§ **WHAT THE TASK ASKS**
Return all the lines below exactly as written. Drop every picture.

--- DATASET CONTENT ---

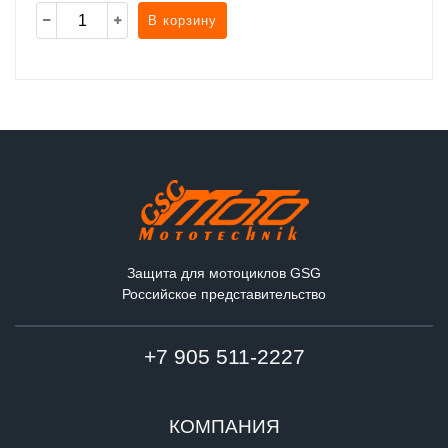
В корзину
Защита для мотоциклов GSG
Российское представительство
+7 905 511-2227
КОМПАНИЯ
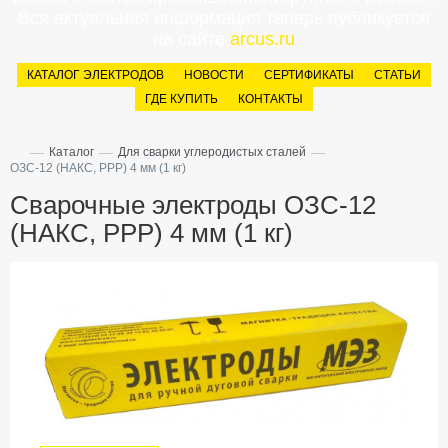
Вся актуальная информация теперь публикуется
на сайте
arcus.ru
КАТАЛОГ ЭЛЕКТРОДОВ
НОВОСТИ
СЕРТИФИКАТЫ
СТАТЬИ
ГДЕ КУПИТЬ
КОНТАКТЫ
—
—
—
Каталог
Для сварки углеродистых сталей
ОЗС-12 (НАКС, РРР) 4 мм (1 кг)
Сварочные электроды ОЗС-12
(НАКС, РРР) 4 мм (1 кг)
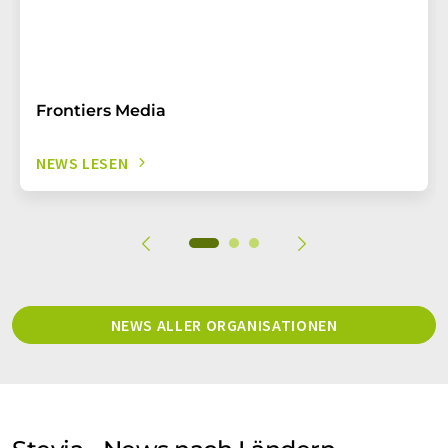
Frontiers Media
NEWS LESEN
NEWS ALLER ORGANISATIONEN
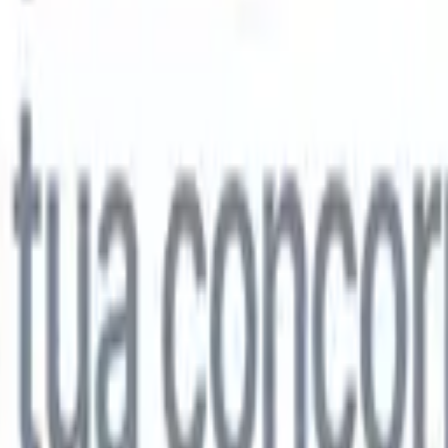
lo
🇩🇪
Tedesco
🇯🇵
Giapponese
🇨🇳
Cinese
lo
🇩🇪
Tedesco
🇯🇵
Giapponese
🇨🇳
Cinese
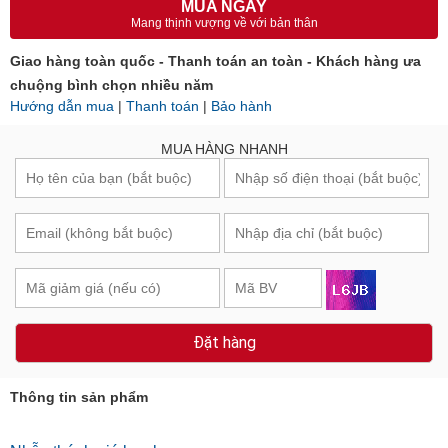
Mang thịnh vượng về với bản thân
Giao hàng toàn quốc - Thanh toán an toàn - Khách hàng ưa
chuộng bình chọn nhiều năm
Hướng dẫn mua
|
Thanh toán
|
Bảo hành
MUA HÀNG NHANH
Đặt hàng
Thông tin sản phẩm
Nhẫn thánh giá bạc ban ơn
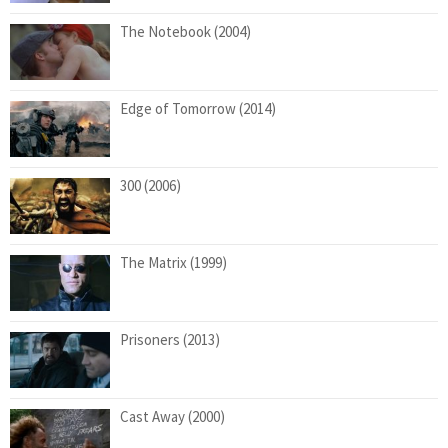
The Notebook (2004)
Edge of Tomorrow (2014)
300 (2006)
The Matrix (1999)
Prisoners (2013)
Cast Away (2000)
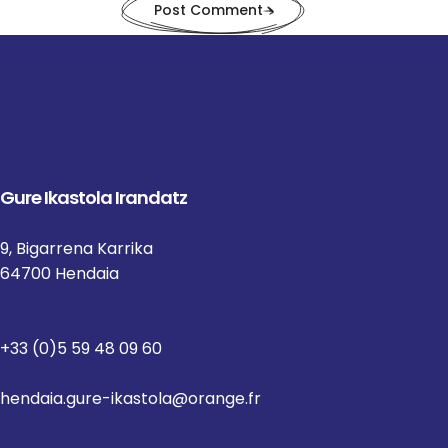
Post Comment
Gure Ikastola Irandatz
9, Bigarrena Karrika
64700 Hendaia
+33 (0)5 59 48 09 60
hendaia.gure-ikastola@orange.fr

---

§ **WRITTEN RESPONSE**
В корзину
Защита для мотоциклов GSG
Российское представительство
+7 905 511-2227
КОМПАНИЯ
Вся актуальная информация теперь публикуется
на сайте
arcus.ru
КАТАЛОГ ЭЛЕКТРОДОВ
НОВОСТИ
СЕРТИФИКАТЫ
СТАТЬИ
ГДЕ КУПИТЬ
КОНТАКТЫ
—
—
—
Каталог
Для сварки углеродистых сталей
ОЗС-12 (НАКС, РРР) 4 мм (1 кг)
Сварочные электроды ОЗС-12
(НАКС, РРР) 4 мм (1 кг)
Frontiers Media
NEWS LESEN
NEWS ALLER ORGANISATIONEN
lo
🇩🇪
Tedesco
🇯🇵
Giapponese
🇨🇳
Cinese
lo
🇩🇪
Tedesco
🇯🇵
Giapponese
🇨🇳
Cinese
Mang thịnh vượng về với bản thân
Giao hàng toàn quốc - Thanh toán an toàn - Khách hàng ưa
chuộng bình chọn nhiều năm
Hướng dẫn mua
|
Thanh toán
|
Bảo hành
MUA HÀNG NHANH
Đặt hàng
Thông tin sản phẩm
Nhẫn thánh giá bạc ban ơn
The Notebook (2004)
Edge of Tomorrow (2014)
300 (2006)
The Matrix (1999)
Prisoners (2013)
Cast Away (2000)
Post Comment
Gure Ikastola Irandatz
9, Bigarrena Karrika
64700 Hendaia
+33 (0)5 59 48 09 60
hendaia.gure-ikastola@orange.fr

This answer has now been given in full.